### Exercise goal
Beginning with the first line below, output every record verbatim and leave out the images.

--- Data provided ---

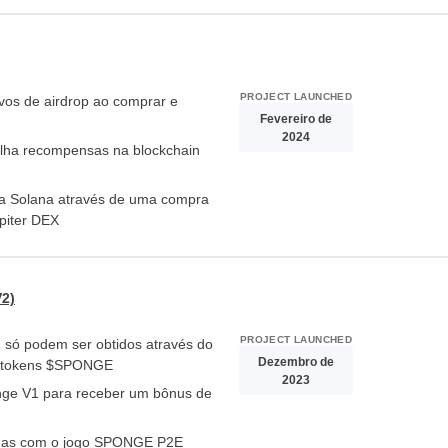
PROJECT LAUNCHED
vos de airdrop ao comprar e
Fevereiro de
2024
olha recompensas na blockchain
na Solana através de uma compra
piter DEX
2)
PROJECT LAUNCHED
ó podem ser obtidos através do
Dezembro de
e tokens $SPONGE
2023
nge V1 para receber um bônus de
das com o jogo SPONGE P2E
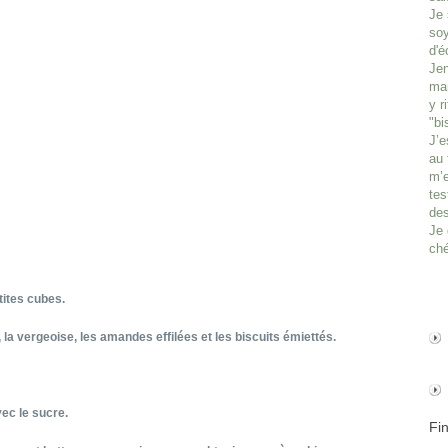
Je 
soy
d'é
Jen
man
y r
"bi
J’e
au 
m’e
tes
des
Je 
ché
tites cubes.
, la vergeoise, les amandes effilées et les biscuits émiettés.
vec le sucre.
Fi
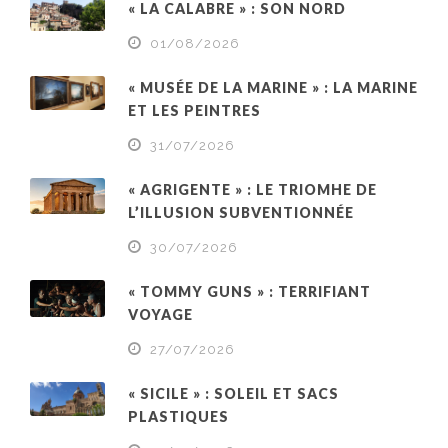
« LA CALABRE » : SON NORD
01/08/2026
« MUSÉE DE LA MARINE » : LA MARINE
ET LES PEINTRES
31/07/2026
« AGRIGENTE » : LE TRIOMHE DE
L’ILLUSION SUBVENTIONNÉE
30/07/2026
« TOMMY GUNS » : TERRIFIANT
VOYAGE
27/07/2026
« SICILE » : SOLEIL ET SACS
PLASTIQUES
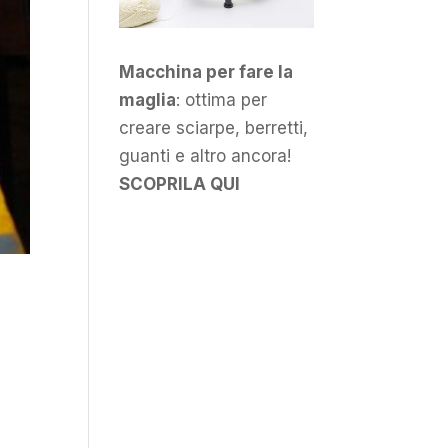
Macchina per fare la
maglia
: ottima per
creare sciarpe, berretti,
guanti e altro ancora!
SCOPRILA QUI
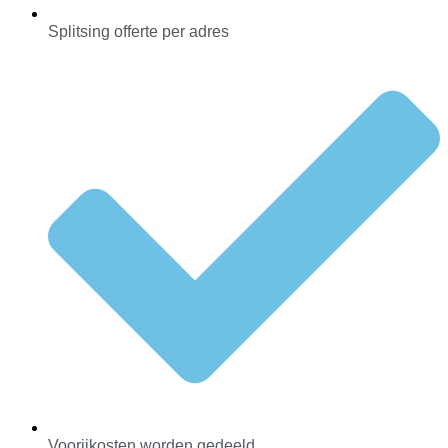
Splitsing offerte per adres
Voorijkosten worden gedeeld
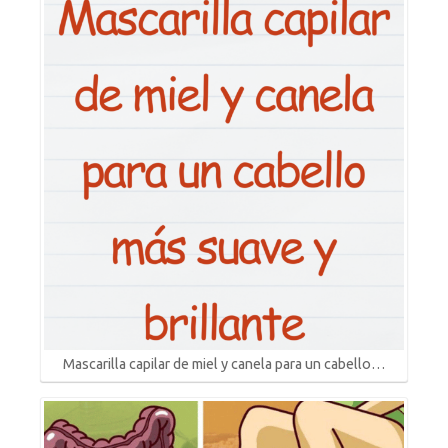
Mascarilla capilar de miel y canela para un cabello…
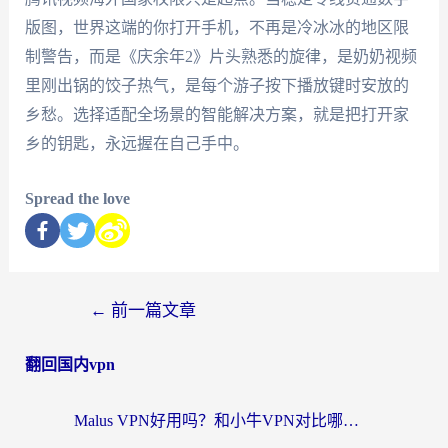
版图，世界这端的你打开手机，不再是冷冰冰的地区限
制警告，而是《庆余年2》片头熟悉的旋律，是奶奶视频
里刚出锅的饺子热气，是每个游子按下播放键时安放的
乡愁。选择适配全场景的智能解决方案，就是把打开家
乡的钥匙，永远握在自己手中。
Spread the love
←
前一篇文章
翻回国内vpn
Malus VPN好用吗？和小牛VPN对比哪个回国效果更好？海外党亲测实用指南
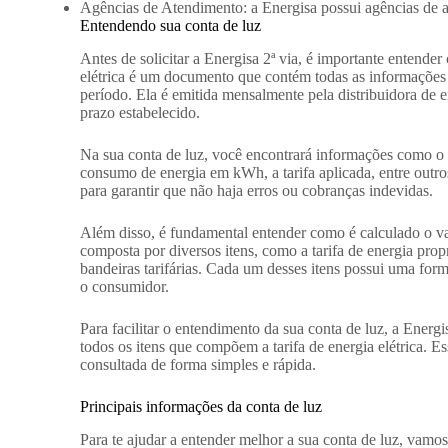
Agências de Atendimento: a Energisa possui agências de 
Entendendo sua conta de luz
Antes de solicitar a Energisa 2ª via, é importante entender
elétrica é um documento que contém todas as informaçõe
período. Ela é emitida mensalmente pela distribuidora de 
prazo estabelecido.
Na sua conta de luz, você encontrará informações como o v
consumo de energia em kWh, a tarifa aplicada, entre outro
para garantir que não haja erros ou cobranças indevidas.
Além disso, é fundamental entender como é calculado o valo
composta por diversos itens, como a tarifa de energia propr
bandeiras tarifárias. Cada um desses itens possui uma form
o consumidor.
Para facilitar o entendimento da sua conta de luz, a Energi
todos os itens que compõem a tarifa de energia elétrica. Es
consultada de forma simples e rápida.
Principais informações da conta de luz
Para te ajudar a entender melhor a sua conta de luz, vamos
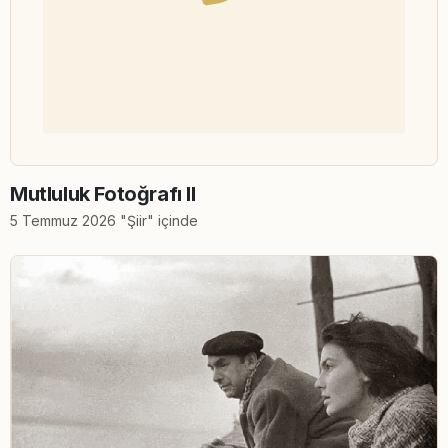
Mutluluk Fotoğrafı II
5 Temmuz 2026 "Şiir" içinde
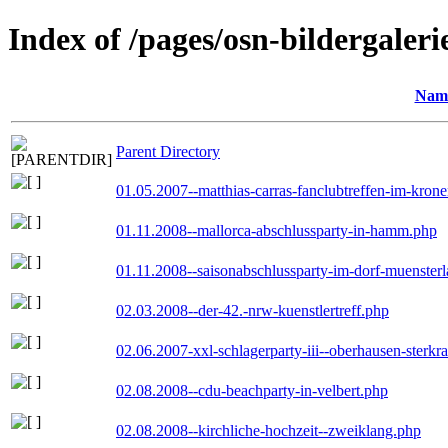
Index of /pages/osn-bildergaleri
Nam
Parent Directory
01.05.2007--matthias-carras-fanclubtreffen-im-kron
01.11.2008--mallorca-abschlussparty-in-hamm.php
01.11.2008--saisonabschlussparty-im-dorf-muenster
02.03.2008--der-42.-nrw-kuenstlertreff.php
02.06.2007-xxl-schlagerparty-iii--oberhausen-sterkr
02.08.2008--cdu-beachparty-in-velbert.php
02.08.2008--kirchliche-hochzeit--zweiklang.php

---

### Answer box
PROJECT LAUNCHED
vos de airdrop ao comprar e
Fevereiro de
2024
olha recompensas na blockchain
na Solana através de uma compra
piter DEX
2)
PROJECT LAUNCHED
ó podem ser obtidos através do
Dezembro de
e tokens $SPONGE
2023
nge V1 para receber um bônus de
das com o jogo SPONGE P2E
Je 
soy
d'é
Jen
man
y r
"bi
J’e
au 
m’e
tes
des
Je 
ché
tites cubes.
, la vergeoise, les amandes effilées et les biscuits émiettés.
vec le sucre.
Fi
« LA CALABRE » : SON NORD
01/08/2026
« MUSÉE DE LA MARINE » : LA MARINE
ET LES PEINTRES
31/07/2026
« AGRIGENTE » : LE TRIOMHE DE
L’ILLUSION SUBVENTIONNÉE
30/07/2026
« TOMMY GUNS » : TERRIFIANT
VOYAGE
27/07/2026
« SICILE » : SOLEIL ET SACS
PLASTIQUES
Macchina per fare la
maglia
: ottima per
creare sciarpe, berretti,
guanti e altro ancora!
SCOPRILA QUI
Splitsing offerte per adres
Voorijkosten worden gedeeld
Mascarilla capilar de miel y canela para un cabello…
版图，世界这端的你打开手机，不再是冷冰冰的地区限
制警告，而是《庆余年2》片头熟悉的旋律，是奶奶视频
里刚出锅的饺子热气，是每个游子按下播放键时安放的
乡愁。选择适配全场景的智能解决方案，就是把打开家
乡的钥匙，永远握在自己手中。
Spread the love
←
前一篇文章
翻回国内vpn
Malus VPN好用吗？和小牛VPN对比哪个回国效果更好？海外党亲测实用指南
Agências de Atendimento: a Energisa possui agências de 
Entendendo sua conta de luz
Antes de solicitar a Energisa 2ª via, é importante entender
elétrica é um documento que contém todas as informaçõe
período. Ela é emitida mensalmente pela distribuidora de 
prazo estabelecido.
Na sua conta de luz, você encontrará informações como o v
consumo de energia em kWh, a tarifa aplicada, entre outro
para garantir que não haja erros ou cobranças indevidas.
Além disso, é fundamental entender como é calculado o valo
composta por diversos itens, como a tarifa de energia propr
bandeiras tarifárias. Cada um desses itens possui uma form
o consumidor.
Para facilitar o entendimento da sua conta de luz, a Energi
todos os itens que compõem a tarifa de energia elétrica. Es
consultada de forma simples e rápida.
Principais informações da conta de luz
Para te ajudar a entender melhor a sua conta de luz, vamos
Mutluluk Fotoğrafı II
5 Temmuz 2026 "Şiir" içinde
Index of /pages/osn-bildergaleri
Nam
Parent Directory
01.05.2007--matthias-carras-fanclubtreffen-im-kron
01.11.2008--mallorca-abschlussparty-in-hamm.php
01.11.2008--saisonabschlussparty-im-dorf-muenster
02.03.2008--der-42.-nrw-kuenstlertreff.php
02.06.2007-xxl-schlagerparty-iii--oberhausen-sterkr
02.08.2008--cdu-beachparty-in-velbert.php
02.08.2008--kirchliche-hochzeit--zweiklang.php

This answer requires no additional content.